Challenge
Compress the entire bee movie script to be small enough to fit on an A4 page and be readable by a human with the naked eye.
My approach was to count word frequencies and add them to a dictionary if they appear enough in the text for their length, so that doing so actually saves characters (I had a function that returns whether or not it will that takes into account the characters it'll use in the dictionary and all the substitutions of that word). I'd then have the dictionary written after the text after an empty line. The keys were base-36 (so they take up less characters), upper case, and I substituted them in where their corresponding words were in the text, which was all lower case and had all non-alphanumeric characters stripped besides apostrophes.
The original text is too long to post here so, pastebin!

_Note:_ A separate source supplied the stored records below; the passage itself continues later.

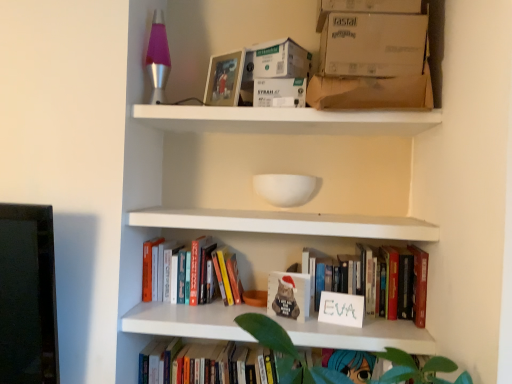 Describe the element at coordinates (157, 269) in the screenshot. I see `hardcover books at center, marked as the first book in a top-to-bottom arrangement` at that location.

What do you see at coordinates (279, 92) in the screenshot? The width and height of the screenshot is (512, 384). I see `white cardboard box at upper center` at bounding box center [279, 92].

Where is `white matte sign at center, marked as the 2th book in a bottom-to-top arrangement`? white matte sign at center, marked as the 2th book in a bottom-to-top arrangement is located at coordinates (406, 283).

Describe the element at coordinates (277, 60) in the screenshot. This screenshot has height=384, width=512. I see `white cardboard box at upper center, the 1th cardboard box from the top` at that location.

The height and width of the screenshot is (384, 512). I want to click on hardcover books at center, marked as the first book in a top-to-bottom arrangement, so coord(157,269).

Is brown cardboard box at upper center, the third cardboard box viewed from the top, not inside matte plastic picture frame at upper center?

Yes, brown cardboard box at upper center, the third cardboard box viewed from the top, is not within matte plastic picture frame at upper center.

Considering the relative sizes of brown cardboard box at upper center, the third cardboard box viewed from the top, and matte plastic picture frame at upper center in the image provided, is brown cardboard box at upper center, the third cardboard box viewed from the top, bigger than matte plastic picture frame at upper center?

Yes, brown cardboard box at upper center, the third cardboard box viewed from the top, is bigger than matte plastic picture frame at upper center.

In the image, is brown cardboard box at upper center, the third cardboard box viewed from the top, positioned in front of or behind matte plastic picture frame at upper center?

brown cardboard box at upper center, the third cardboard box viewed from the top, is positioned closer to the viewer than matte plastic picture frame at upper center.

Does point (423, 19) appear closer or farther from the camera than point (236, 353)?

Clearly, point (423, 19) is closer to the camera than point (236, 353).

Considering the sizes of objects white cardboard box at upper right, the second cardboard box positioned from the bottom, and hardcover book at lower center, marked as the 1th book in a bottom-to-top arrangement, in the image provided, who is bigger, white cardboard box at upper right, the second cardboard box positioned from the bottom, or hardcover book at lower center, marked as the 1th book in a bottom-to-top arrangement,?

Bigger between the two is hardcover book at lower center, marked as the 1th book in a bottom-to-top arrangement.

Is white cardboard box at upper right, the second cardboard box positioned from the bottom, in front of hardcover book at lower center, marked as the 1th book in a bottom-to-top arrangement?

Yes, the depth of white cardboard box at upper right, the second cardboard box positioned from the bottom, is less than that of hardcover book at lower center, marked as the 1th book in a bottom-to-top arrangement.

The compressed text is only just over the character limit for a post here so pastebin, too I guess. :L
The length of the original was 46888 characters, and the resultant was 35513. That's almost 25% gone.
I challenge you to do this better.
Bigger font size perhaps.
I got it with narrow page margins (1.27cm on all sides), in Times New Roman with pt4.5, on one page.
Can be read with the naked eye. I'd call it a success.
Shouldn't be hard to do this better though. You could go lossy and remove all the vowels I guess, you can still read the vast majority of english text without vowels. this is by no means the answer. It's just a start.